╭─ SOURCE INFORMATION
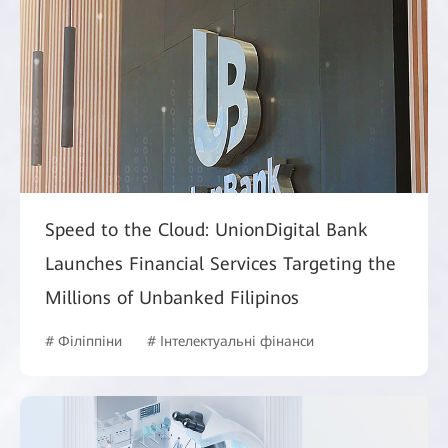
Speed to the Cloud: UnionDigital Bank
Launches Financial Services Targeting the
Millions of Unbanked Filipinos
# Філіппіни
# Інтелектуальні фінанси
╰─
╭─ SOURCE INFORMATION
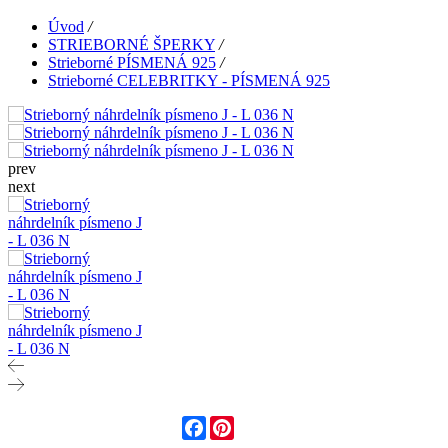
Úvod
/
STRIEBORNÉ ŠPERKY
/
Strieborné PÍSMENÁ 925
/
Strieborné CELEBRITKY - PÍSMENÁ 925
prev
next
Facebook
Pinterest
╰─
▶ **YOUR INSTRUCTIONS**:
Take every line from the records above that has the word "PÍSMENÁ" and copy it.

▶ **RESPONSE BELOW**:
Strieborné PÍSMENÁ 925
Strieborné CELEBRITKY - PÍSMENÁ 925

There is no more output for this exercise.